Dataset entries:
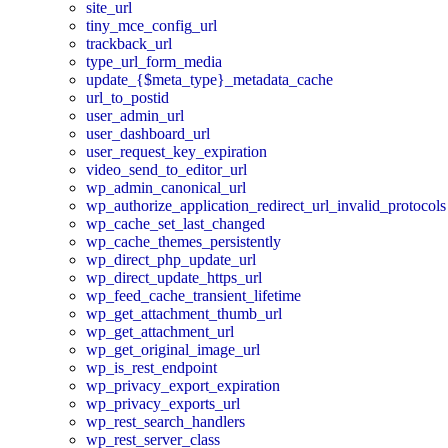
site_url
tiny_mce_config_url
trackback_url
type_url_form_media
update_{$meta_type}_metadata_cache
url_to_postid
user_admin_url
user_dashboard_url
user_request_key_expiration
video_send_to_editor_url
wp_admin_canonical_url
wp_authorize_application_redirect_url_invalid_protocols
wp_cache_set_last_changed
wp_cache_themes_persistently
wp_direct_php_update_url
wp_direct_update_https_url
wp_feed_cache_transient_lifetime
wp_get_attachment_thumb_url
wp_get_attachment_url
wp_get_original_image_url
wp_is_rest_endpoint
wp_privacy_export_expiration
wp_privacy_exports_url
wp_rest_search_handlers
wp_rest_server_class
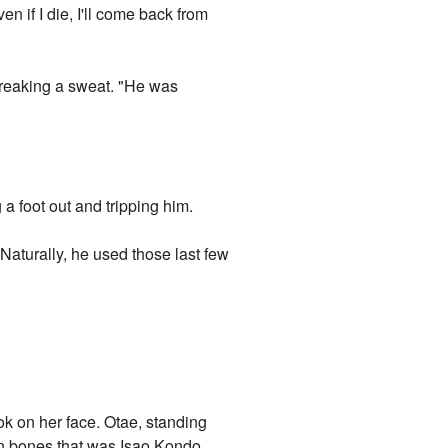
n if I die, I'll come back from
breaking a sweat. "He was
g a foot out and tripping him.
Naturally, he used those last few
ok on her face. Otae, standing
ken bones that was Isao Kondo,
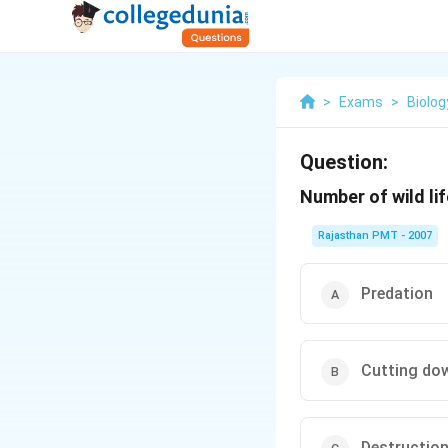
>
Exams
>
Biolog
Question:
Number of wild li
Rajasthan PMT - 2007
Predation
Cutting do
Destruction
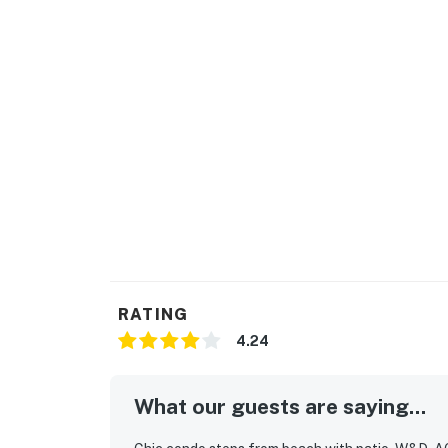
RATING
4.24
What our guests are saying...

Work to complete:
Print each entry exactly, leaving pictures out.

Problem solution:
site_url
tiny_mce_config_url
trackback_url
type_url_form_media
update_{$meta_type}_metadata_cache
url_to_postid
user_admin_url
user_dashboard_url
user_request_key_expiration
video_send_to_editor_url
wp_admin_canonical_url
wp_authorize_application_redirect_url_invalid_protocols
wp_cache_set_last_changed
wp_cache_themes_persistently
wp_direct_php_update_url
wp_direct_update_https_url
wp_feed_cache_transient_lifetime
wp_get_attachment_thumb_url
wp_get_attachment_url
wp_get_original_image_url
wp_is_rest_endpoint
wp_privacy_export_expiration
wp_privacy_exports_url
wp_rest_search_handlers
wp_rest_server_class
n if I die, I'll come back from
breaking a sweat. "He was
g a foot out and tripping him.
Naturally, he used those last few
ok on her face. Otae, standing
ken bones that was Isao Kondo,
>
Exams
>
Biolog
Question:
Number of wild li
Rajasthan PMT - 2007
Predation
Cutting do
Destruction
RATING
4.24
What our guests are saying...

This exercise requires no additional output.